What is a stakeholder? A common term within the world of product development, “stakeholder” typically refers to key participants in the idea, development, and production phases of a product’s lifecycle. These individuals could be financial backers, project managers, target audiences, or other players.
At Solid Earth, we are purposefully using the term “stakeholder” when inviting people to use Spring during the development/pre-release stage because we want there to be an understanding that these people are more than just “testers”. In fact, we feel that the less we use the word “testing” the better; the objective for the interaction between our internal team and external stakeholders is to facilitate understanding.
The Objectives of Understanding
There are three specific things we’re trying to do as we invite external individuals into this stage:
- We want to learn about our users: behaviors, patterns, environments, values, strategies, etc.
- We want to listen to our users… praises, concerns, questions, comments, likes, dislikes, etc.
- We want to tell our users’ stories… processes, habits, objectives, goals, obstacles, etc.
By learning and listening to our stakeholders as they are introduced to Spring, begin to interact with it, discover useful or cool or painful or confusing points, and then reflect on what it means to them, we can begin to reciprocate and tell their story.
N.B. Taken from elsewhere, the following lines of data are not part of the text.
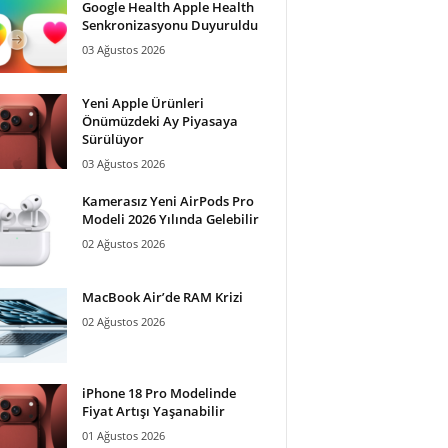
Google Health Apple Health
Senkronizasyonu Duyuruldu
03 Ağustos 2026
Yeni Apple Ürünleri
Önümüzdeki Ay Piyasaya
Sürülüyor
03 Ağustos 2026
Kamerasız Yeni AirPods Pro
Modeli 2026 Yılında Gelebilir
02 Ağustos 2026
MacBook Air’de RAM Krizi
02 Ağustos 2026
iPhone 18 Pro Modelinde
Fiyat Artışı Yaşanabilir
01 Ağustos 2026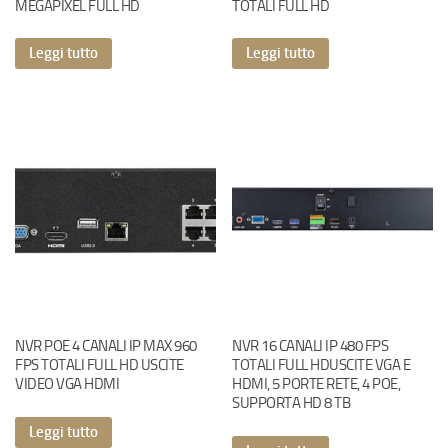
MEGAPIXEL FULL HD
TOTALI FULL HD
Leggi tutto
Leggi tutto
NVR POE 4 CANALI IP MAX 960
NVR 16 CANALI IP 480 FPS
FPS TOTALI FULL HD USCITE
TOTALI FULL HDUSCITE VGA E
VIDEO VGA HDMI
HDMI, 5 PORTE RETE, 4 POE,
SUPPORTA HD 8 TB
Leggi tutto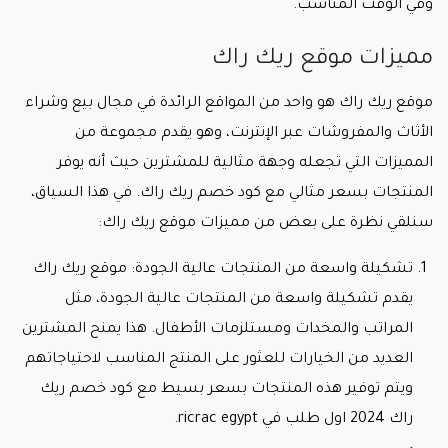
وفي الوقت المناسب.
مميزات موقع ريك راك
موقع ريك راك هو واحد من المواقع الرائدة في مجال بيع وشراء
الأثاث والمفروشات عبر الإنترنت، وهو يقدم مجموعة من
المميزات التي تجعله وجهة مثالية للمشترين حيث أنه يوفر
المنتجات بسعر مثالي مع
كود خصم ريك راك
. في هذا السياق،
سنلقي نظرة على بعض من مميزات موقع ريك راك:
تشكيلة واسعة من المنتجات عالية الجودة: موقع ريك راك
يقدم تشكيلة واسعة من المنتجات عالية الجودة، مثل
المراتب والمخدات ومستلزمات الأطفال. هذا يمنح المشترين
العديد من الخيارات للعثور على المنتج المناسب لاحتياجاتهم
ويتم توفير هذه المنتجات بسعر بسيط مع
كود خصم ريك
راك
2024 اول طلب في ricrac egypt
.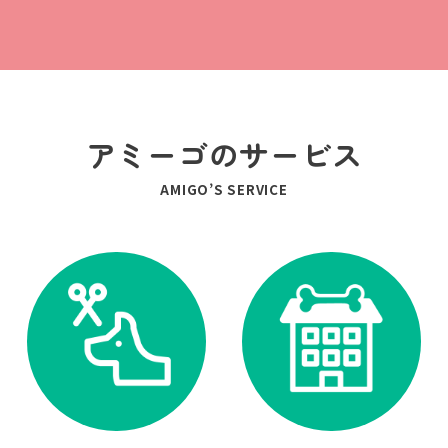
アミーゴのサービス
AMIGO’S SERVICE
We reiterate our designs and feature sets to better reflect what our most important partners, our users, are trying to attain.
So, being a stakeholder is much, much more than just testing and filling out the response form. Testing is simply an inherent by-product of the actually usage of the product. We’re excited that instead of performing trial-and-error tasks, stakeholders are implicitly and explicitly helping mold Spring into its ultimate form.
Track with us as we being to report on some of the trends and analytics we discover as our stakeholders engage with Spring.


I consider being a referred to as a stakeholder a compliment and a responsibility to not be taken lightly. I’ll endeavor to provide objective and timely response to the Solid Earth internal team when given the opportunity to use the pre-release versions of Spring. List-it has been such a vast improvement over the product available in the past, I’m anxiously awaiting the coming of Spring.